The more time you spend on this journey, the fewer of these episodes you’ll have — until, eventually, they stop happening at all.

This process takes time. There will be bad days, off-track moments, or days that simply don’t go to plan. You categorically do not need to be 100% on point 100% of the time.

This belief is not only unrealistic, but also pretty damaging as it tends to foster an ‘all or nothing’ mentality which leads to viewing success or failure in extreme terms. You’ll only succeed if you’re 100% on plan every day.

When it comes to weight loss, it is essential to break free from an ‘all or nothing’ mentality and adopt a more consistent and balanced approach to thinking. This is because an all-or-nothing mentality leads to viewing success or failure in extreme terms, resulting in a cycle of rigid dieting followed by giving up when faced with challenges.

It’s an extreme mindset where only complete adherence to a diet or routine is acceptable, and anything less is considered a failure.

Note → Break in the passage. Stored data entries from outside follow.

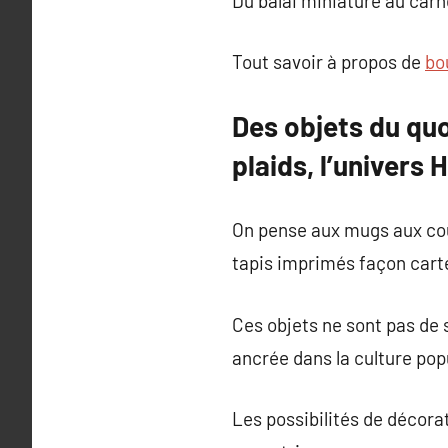
Du balai miniature au carn
Tout savoir à propos de
bo
Des objets du qu
plaids, l’univers 
On pense aux mugs aux cou
tapis imprimés façon cart
Ces objets ne sont pas de 
ancrée dans la culture pop
Les possibilités de décorat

But the reality is that there will be days when you have to adapt or deviate from your routine—because, well, that’s just life. But if you lack flexibility and cling to the rigid belief that you’re failing unless you’re 100% on track, and one bad day has ruined all of your previous efforts then you’ll struggle to achieve lasting success. You’re setting a standard that’s impossible to maintain.

This thought pattern fuels perfectionism and can lead you to give up when things don’t go perfectly.
It can also lead to disordered eating patterns.

One moment, you’re focused, disciplined, in control, and eating foods that support your goals; the next, you’ve spectacularly fallen off due to one negative experience or ‘off’ day, which you perceive as failure.

Before you know it, you’re head- first into the biscuit tin, leading to further binges—this is disordered eating. This mentality convinces you that there is only ‘black or white’, but in reality, there is a whole spectrum of grey in between.

However, those with a more balanced mentality around weight loss can rationalise and manage their goals more effectively. They are more likely to view setbacks as temporary challenges, rather than permanent failures.

Unlike your previous weight loss attempts, this time, it’s for life. And for it to be for life, you must actually factor in life itself—and all the challenges it brings.

You must understand that nothing about permanent weight loss should ever be extreme—not the steps taken to achieve it nor the results produced.

It will only be manageable in the long term if you find balance in your behaviour and methods. You shouldn’t be swinging from one extreme to the other because permanent weight loss success is achieved somewhere in the middle.

What matters more than perfection is persistence. That you accept the ‘off’ days, pick yourself up, dust yourself off, and get back to it. Because it’s that resilience — that ability to recover and keep going — that will strengthen your ability to maintain your results for life for life.